In the two C groups, two out of twelve monkeys were infected at week one. At week four, four more in the continuous treatment arm were infected (so five out of six infected) and two more in the intermittent treatment arm (so three out of six). Tenofovir therefore only protected a third of the monkeys from infection. This was, however, statistically significant (p=0.04) compared with the infection rate in the controls.

Monkeys treated with tenofovir initially had significantly lower viral loads (in the region of one log lower) than the control animals, but this lost statistical significance by the end of the trial.

Why didn’t tenofovir work better and, in particular, why did it appear to be so much less effective at week four than it had been at week one? The explanation may again lie in suboptimal drug levels. Plasma drug levels in treated monkeys decreased between week one and week four: peak and trough levels decreased by 50% and the ‘area under the curve’ (total drug exposure) by 67%. The researchers have no firm explanation why, but suggest it may be due to the young monkey’s cellular enzymes becoming more efficient at transporting tenofovir out of cells.

They point out that tenofovir achieves lower levels in the cells that are initially infected by, or transport, HIV than it does in lymphocytes. These are the antigen-presenting cells that patrol the mucous membranes. They suggest that the initially blunted viral loads measured may show that tenofovir is having some activity in these cells, but not enough to prevent infection or stop them ferrying HIV to lymphocytes.

In an editorial accompanying the Subbarao study, Bob Grant of UCSF and Mark Wainberg of McGill University in Montreal also support the theory that levels of tenofovir were suboptimal. The monkeys were fed tenofovir in peanut-butter-and-jelly sandwiches – an approach described as ‘novel and clever’, but one too vulnerable to the animals spitting out odd-tasting food.

They say, however, that the results were still promising in that tenofovir reduced the chance of the monkeys being infected from roughly 50% to 15% per viral challenge – a 60% short-term efficacy.

They review possible problems posed by the use of tenofovir. They are relatively sanguine about the possibility of renal toxicity, pointing out that most studies have shown this to be relatively “rare and reversible” and concentrated among people with underlying renal disease. They say that this “should be weighed against the risk of infection with HIV-1, which develops in 2%-5% of at-risk group members per year despite access to condoms and counselling.”

They are more cautious about the possibility of PrEP giving rise to drug-resistant HIV. Although the signature K65R tenofovir resistance mutation has proved to be relatively uncommon and slow to arise, they caution that most studies have been done in HIV subtype B and that K65R may arise much more easily in subtype C, the most common type in Africa.

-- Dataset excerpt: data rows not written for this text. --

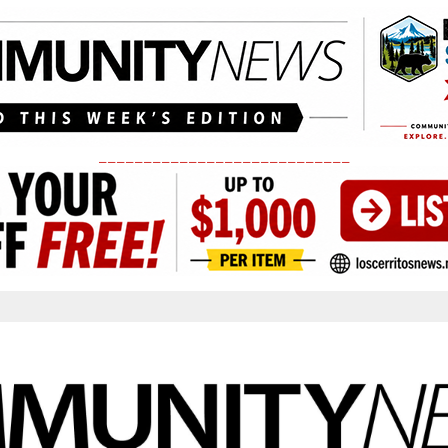
____________________________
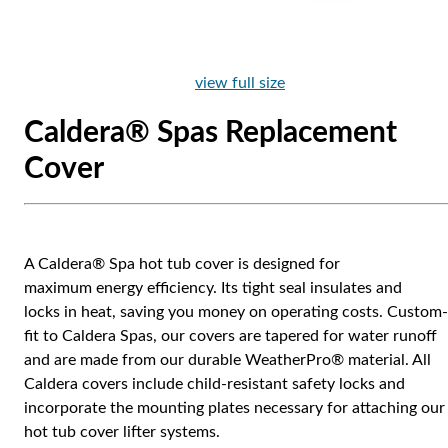
view full size
Caldera® Spas Replacement
Cover
A Caldera® Spa hot tub cover is designed for
maximum energy efficiency. Its tight seal insulates and
locks in heat, saving you money on operating costs. Custom-
fit to Caldera Spas, our covers are tapered for water runoff
and are made from our durable WeatherPro® material. All
Caldera covers include child-resistant safety locks and
incorporate the mounting plates necessary for attaching our
hot tub cover lifter systems.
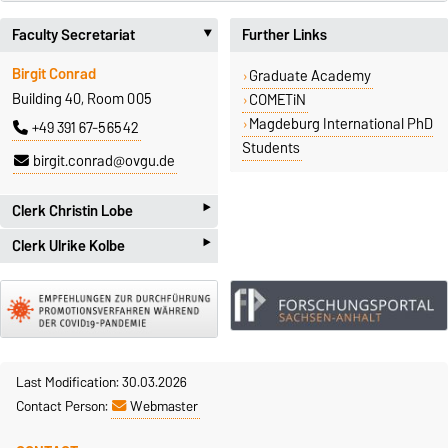
Faculty Secretariat
Further Links
‣
Birgit Conrad
Graduate Academy
Building 40, Room 005
COMETiN
Magdeburg International PhD
+49 391 67-56542
Students
birgit.conrad@ovgu.de
‣
Clerk Christin Lobe
‣
Clerk Ulrike Kolbe
Universitätsplatz 2
D-39106 Magdeburg
Mrs. Kolbe is currently absent
Doctorates & Long-term
Universitätsplatz 2
Tuition Fees
D-39106 Magdeburg
Christin Lobe
Doctorates & Long-term
Building 06, Room 105
Tuition Fees
Last Modification: 30.03.2026
+49 391 67-52284
Ulrike Kolbe
Contact Person:
Webmaster
Building 06, Room 106
christin.lobe@ovgu.de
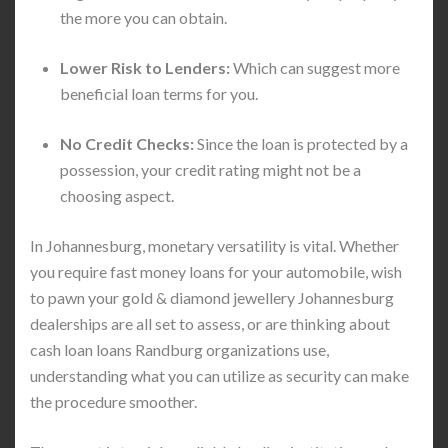
the more you can obtain.
Lower Risk to Lenders:
Which can suggest more
beneficial loan terms for you.
No Credit Checks:
Since the loan is protected by a
possession, your credit rating might not be a
choosing aspect.
In Johannesburg, monetary versatility is vital. Whether
you require fast money loans for your automobile, wish
to pawn your gold & diamond jewellery Johannesburg
dealerships are all set to assess, or are thinking about
cash loan loans Randburg organizations use,
understanding what you can utilize as security can make
the procedure smoother.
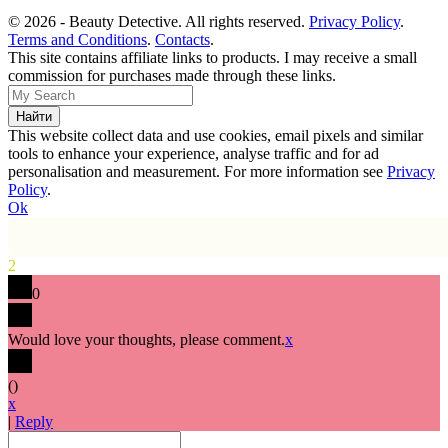
© 2026 - Beauty Detective. All rights reserved.
Privacy Policy
.
Terms and Conditions
.
Contacts
.
This site contains affiliate links to products. I may receive a small
commission for purchases made through these links.
This website collect data and use cookies, email pixels and similar
tools to enhance your experience, analyse traffic and for ad
personalisation and measurement. For more information see
Privacy
Policy
.
Ok
2
0
Would love your thoughts, please comment.
x
(
)
x
|
Reply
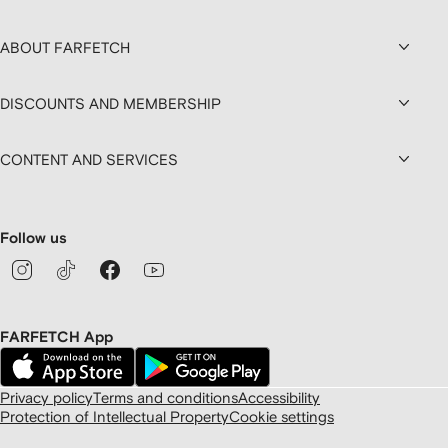
ABOUT FARFETCH
DISCOUNTS AND MEMBERSHIP
CONTENT AND SERVICES
Follow us
FARFETCH App
Privacy policy
Terms and conditions
Accessibility
Protection of Intellectual Property
Cookie settings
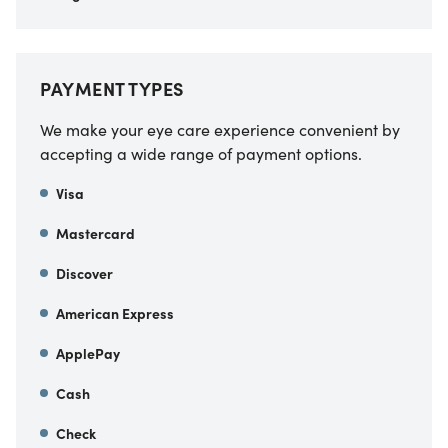
PAYMENT TYPES
We make your eye care experience convenient by
accepting a wide range of payment options.
Visa
Mastercard
Discover
American Express
ApplePay
Cash
Check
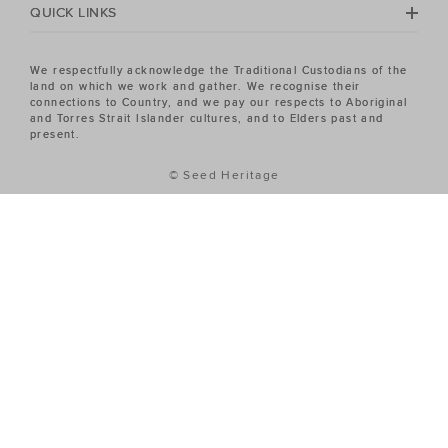
QUICK LINKS
We respectfully acknowledge the Traditional Custodians of the
land on which we work and gather. We recognise their
connections to Country, and we pay our respects to Aboriginal
and Torres Strait Islander cultures, and to Elders past and
present.
© Seed Heritage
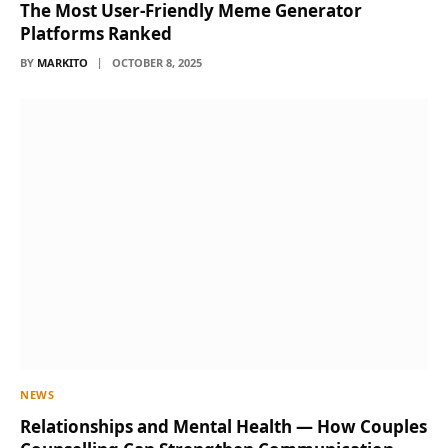
The Most User-Friendly Meme Generator
Platforms Ranked
BY
MARKITO
OCTOBER 8, 2025
NEWS
Relationships and Mental Health — How Couples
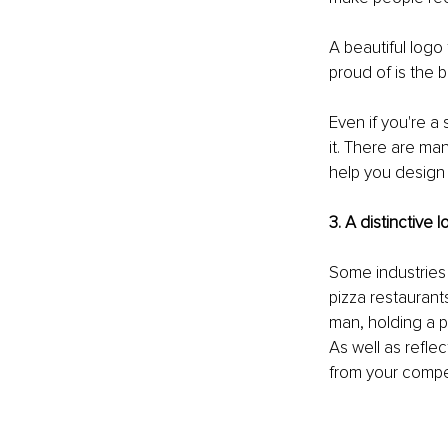
A beautiful log
proud of is the 
Even if you're a
it. There are man
help you design 
3. A distinctive
Some industries 
pizza restaurants
man, holding a p
As well as refle
from your compe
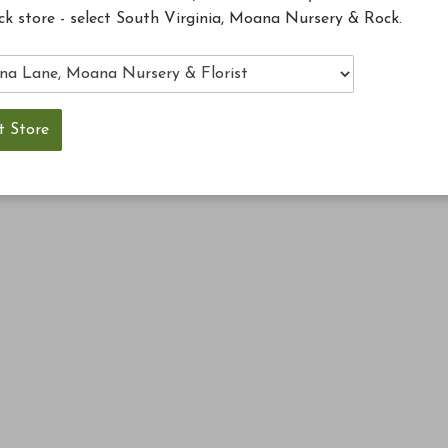
ck store - select South Virginia, Moana Nursery & Rock.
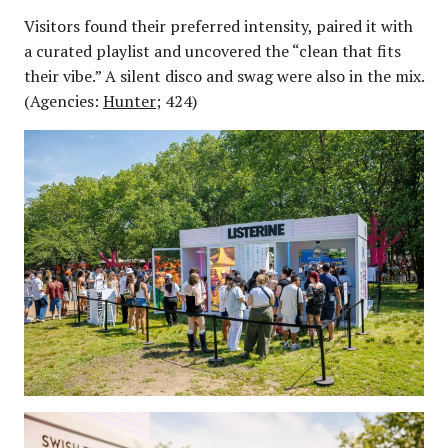
Visitors found their preferred intensity, paired it with
a curated playlist and uncovered the “clean that fits
their vibe.” A silent disco and swag were also in the mix.
(Agencies:
Hunter
; 424)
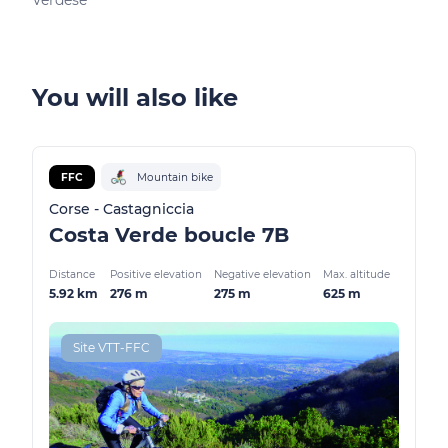
Verdèse
Pied
You will also like
FFC
Mountain bike
Corse - Castagniccia
Costa Verde boucle 7B
Distance
Positive elevation
Negative elevation
Max. altitude
5.92 km
276 m
275 m
625 m
Site VTT-FFC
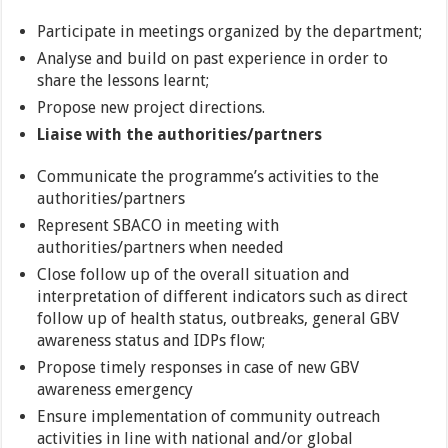
Participate in meetings organized by the department;
Analyse and build on past experience in order to
share the lessons learnt;
Propose new project directions.
Liaise with the authorities/partners
Communicate the programme’s activities to the
authorities/partners
Represent SBACO in meeting with
authorities/partners when needed
Close follow up of the overall situation and
interpretation of different indicators such as direct
follow up of health status, outbreaks, general GBV
awareness status and IDPs flow;
Propose timely responses in case of new GBV
awareness emergency
Ensure implementation of community outreach
activities in line with national and/or global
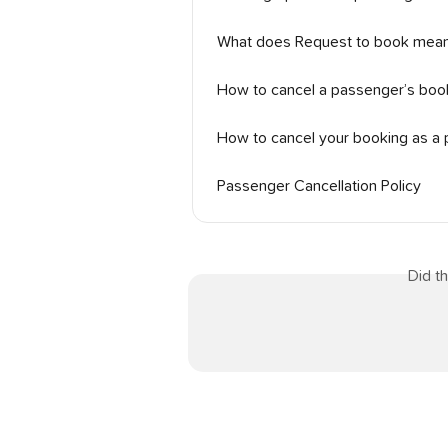
What does Request to book mea
How to cancel a passenger’s book
How to cancel your booking as a
Passenger Cancellation Policy
Did t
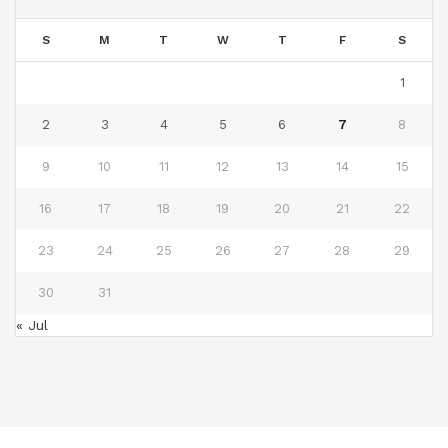
S
M
T
W
T
F
S
1
2
3
4
5
6
7
8
9
10
11
12
13
14
15
16
17
18
19
20
21
22
23
24
25
26
27
28
29
30
31
« Jul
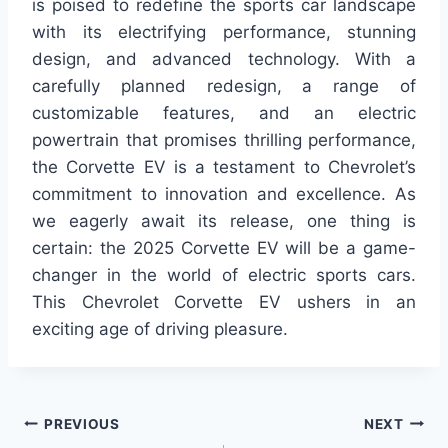
is poised to redefine the sports car landscape
with its electrifying performance, stunning
design, and advanced technology. With a
carefully planned redesign, a range of
customizable features, and an electric
powertrain that promises thrilling performance,
the Corvette EV is a testament to Chevrolet’s
commitment to innovation and excellence. As
we eagerly await its release, one thing is
certain: the 2025 Corvette EV will be a game-
changer in the world of electric sports cars.
This Chevrolet Corvette EV ushers in an
exciting age of driving pleasure.
Post
PREVIOUS
NEXT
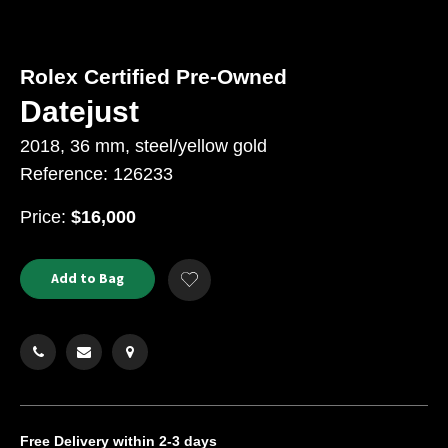
Rolex Certified Pre-Owned
Datejust
2018, 36 mm, steel/yellow gold
Reference: 126233
USD
Price:
$16,000
Product
ADD
Add to Bag
Add
TO
Actions
to
CART
Wishlist
OPTIONS
Free Delivery
within 2-3 days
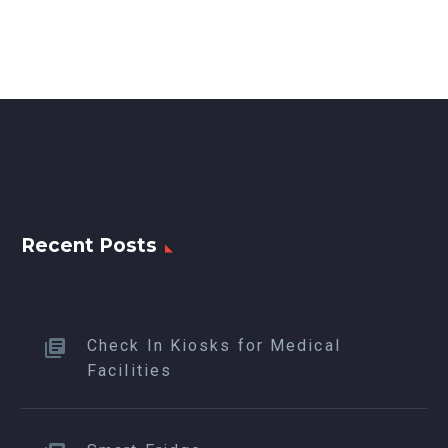
Recent Posts
Check In Kiosks for Medical
Facilities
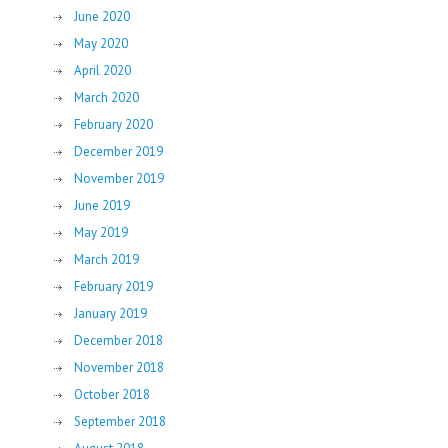
June 2020
May 2020
April 2020
March 2020
February 2020
December 2019
November 2019
June 2019
May 2019
March 2019
February 2019
January 2019
December 2018
November 2018
October 2018
September 2018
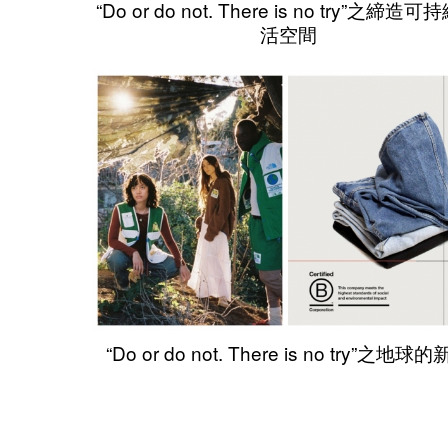
“Do or do not. There is no try”之締造
活空間
“Do or do not. There is no try”之地球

They end by noting that the forthcoming PrEP trials planned for Botswana and Peru have decided to use tenofovir/emtricitabine (Truvada), but add that “trials of TDF PrEP that already have achieved substantial enrolment are planning to continue, which will help address whether TDF monotherapy (plus counselling) will be sufficient for humans, although this approach was only partially effective for animals.”

References

Subbarao S et al. Chemoprophylaxis with tenofovir disoproxil fumarate provided partial protection against infection with simian human immunodeficiency virus in macaques given multiple virus challenges. J Inf Dis 194, 904-911, 2006.

Van Rompay KKA et al. Evaluation of oral tenofovir disoproxil fumarate and topical tenofovir GS-7340 to protect infant macaques against repeated oral challenges with virulent simian immunodeficiency virus. JAIDS 43(1), 6-14, 2006.

Grant RM and Wainberg MA. Chemoprophylaxis of HIV infection: moving forward with caution. J Inf Dis 194, 874-876, 2006.